They Want the World, And They Want It Now

NEW YORK In 1985, for the first time, more U.S. TV sets were sold with remote controls than without. It was an amazing taste of empowerment for media consumers: The ability to control one's viewing habits with a click of a button would have implications for everyone from TV programmers and advertisers to consumer-electronics companies and even makers of Barcaloungers and snack foods. Americans like to find their own open roads of experience, and it wasn't long before those early couch potatoes were on the run, navigating through cable- and satellite-delivered programs, time-shifting with VCRs, dashing about with cell phones and pecking out e-mails on laptops.

Fast-forward 20 years: If the remote ushered in the era of personalized technology, it seems a quaint precursor to things like video on demand, multi-application mobiles, MP3 players and satellite radio. This year proved to be a tipping point of sorts, as convenience has morphed into full-blown "on-demand" entitlement. It's nothing short of a technological revolution that has enabled ordinary Americans to seize ever greater control of how, when and where they consume and create media content.
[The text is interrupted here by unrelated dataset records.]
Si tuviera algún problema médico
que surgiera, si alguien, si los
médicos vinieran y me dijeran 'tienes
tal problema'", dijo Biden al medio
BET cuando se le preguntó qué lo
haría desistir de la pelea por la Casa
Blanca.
"We're in [a media] era where the human is God. Consumers are now in control of content: We're consuming it, retransmitting it, creating it," says Rishad Tobaccowala, chief innovation officer at Publicis Groupe Media, who credits the shift to "plummeting hardware prices, elegant software that's become easy to use and access to an incredible amount of content."

All sorts of companies are genuflecting to that new master of the digital universe-content providers, like those in the entertainment industry; distributors, like cable and telecommunications companies; hardware and software manufacturers, like Apple; and content aggregators, like Yahoo! and Google. In what is still mostly a chaotic rush into the unknown, marketers remain largely on the fringe. There was a 25-year lag between when network TV reached mass consumption and when ad dollars caught up. It took 15 years for cable. After 10 years, is the same about to occur for the Internet? The indications are good: At year's end, as forecasters cut 2005 spending estimates for traditional media, they revised upward those for the Web, which could end up reeling in more than $12 billion in ad revenue for 2005, according to the Internet Advertising Bureau-well ahead of the previous record of $9.6 billion in 2004.
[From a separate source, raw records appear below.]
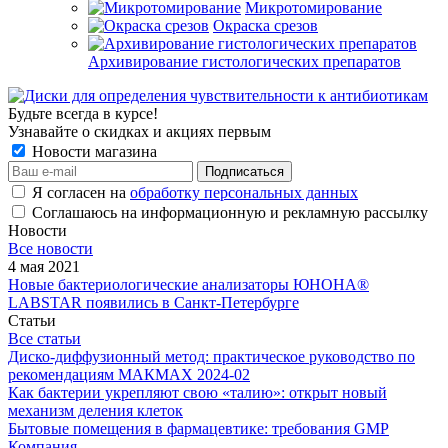
Микротомирование
Окраска срезов
Архивирование гистологических препаратов
Будьте всегда в курсе!
Узнавайте о скидках и акциях первым
Новости магазина
Я согласен на
обработку персональных данных
Соглашаюсь на информационную и рекламную рассылку
Новости
Все новости
4 мая 2021
Новые бактериологические анализаторы ЮНОНА®
LABSTAR появились в Санкт-Петербурге
Статьи
Все статьи
Диско-диффузионный метод: практическое руководство по
рекомендациям МАКМАХ 2024-02
Как бактерии укрепляют свою «талию»: открыт новый
механизм деления клеток
Бытовые помещения в фармацевтике: требования GMP
Компания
"This is going to be so big, so pervasive," says Wenda Harris Millard, chief sales officer at Yahoo! "We're just seeing the beginning of a world in which consumers are making decisions that programmers and marketers never dreamed they would. Those carefully crafted Thursday-night [TV] lineups won't mean anything anymore. I don't think we saw that coming. Consumers are sending a clear signal that they want whatever content they want, wherever they want it, on whatever device is the most convenient for them. Marketers need to engage with those consumers at any of those touch points."
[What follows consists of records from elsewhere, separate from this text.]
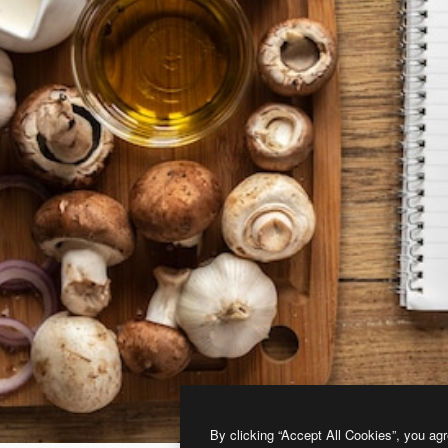
By clicking “Accept All Cookies”, you agr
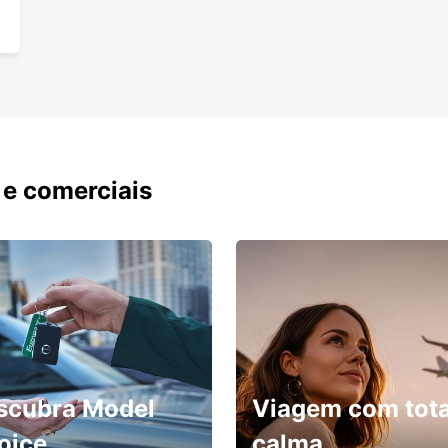
 e comerciais
scubra Model
Viagem com tota
oice
calma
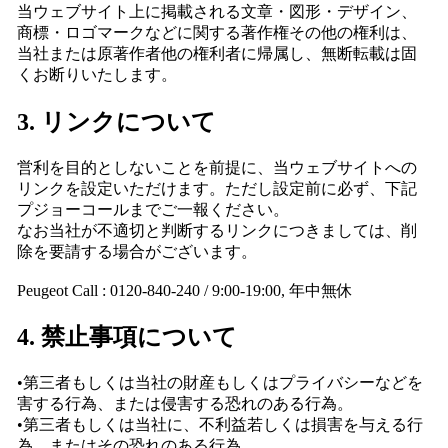
当ウェブサイト上に掲載される文章・図形・デザイン、
商標・ロゴマークなどに関する著作権その他の権利は、
当社または原著作者他の権利者に帰属し、無断転載は固
くお断りいたします。
3. リンクについて
営利を目的としないことを前提に、当ウェブサイトへの
リンクを設定いただけます。ただし設定前に必ず、下記
プジョーコールまでご一報ください。
なお当社が不適切と判断するリンクにつきましては、削
除を要請する場合がございます。
Peugeot Call : 0120-840-240 / 9:00-19:00, 年中無休
4. 禁止事項について
•第三者もしくは当社の財産もしくはプライバシーなどを
害する行為、または侵害する恐れのある行為。
•第三者もしくは当社に、不利益若しくは損害を与える行
為、またはその恐れのある行為。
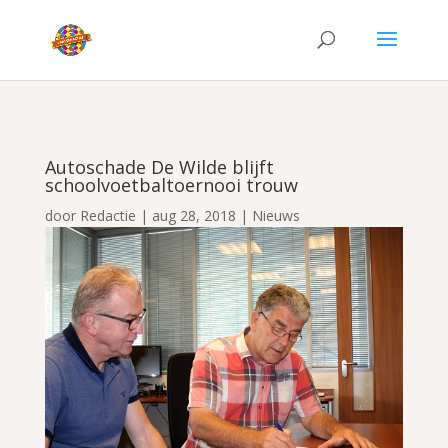
Autoschade De Wilde blijft
schoolvoetbaltoernooi trouw
door
Redactie
|
aug 28, 2018
|
Nieuws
While 74 percent of U.S. households were expected to be online this year, per Forrester Research, marketers are expected to spend just 4.6 percent ($12.9 billion) of their overall media dollars there, per eMarketer Inc. But if marketers are hesitant, Wall Street is not. Google's stock has quadrupled in value in 2005 to trade around $400. That bullish optimism, the likes of which have not been seen since the late '90s, re-energized a sleeping giant in the media world.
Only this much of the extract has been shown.